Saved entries
+ + + + +
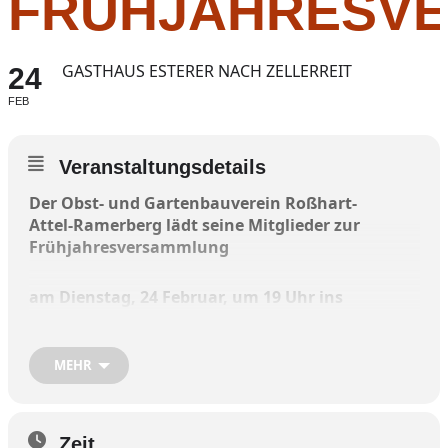
RÜHJAHRESVE
GASTHAUS ESTERER NACH ZELLERREIT
24
FEB
Veranstaltungsdetails
Der Obst- und Gartenbauverein Roßhart-
Attel-Ramerberg lädt seine Mitglieder zur
Frühjahresversammlung
am Dienstag, 24 Februar, um 19 Uhr ins
Gasthaus Esterer nach Zellerreit
MEHR
ein.
Neben den üblichen Formalitäten folgt der
Jahresrückblick, dokumentiert durch
Zeit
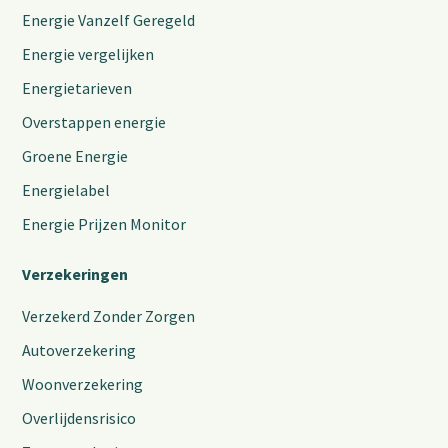
Energie Vanzelf Geregeld
Energie vergelijken
Energietarieven
Overstappen energie
Groene Energie
Energielabel
Energie Prijzen Monitor
Verzekeringen
Verzekerd Zonder Zorgen
Autoverzekering
Woonverzekering
Overlijdensrisico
+ + + + +
TASK STATEMENT:
Output exactly those lines of the data above that run from the line with "Neben den üblichen Formalitäten folgt der" up to and including the line with "Verzekeringen". No pictures go in.

SOLVED PROBLEM:
Neben den üblichen Formalitäten folgt der
Jahresrückblick, dokumentiert durch
Zeit
Energie Vanzelf Geregeld
Energie vergelijken
Energietarieven
Overstappen energie
Groene Energie
Energielabel
Energie Prijzen Monitor
Verzekeringen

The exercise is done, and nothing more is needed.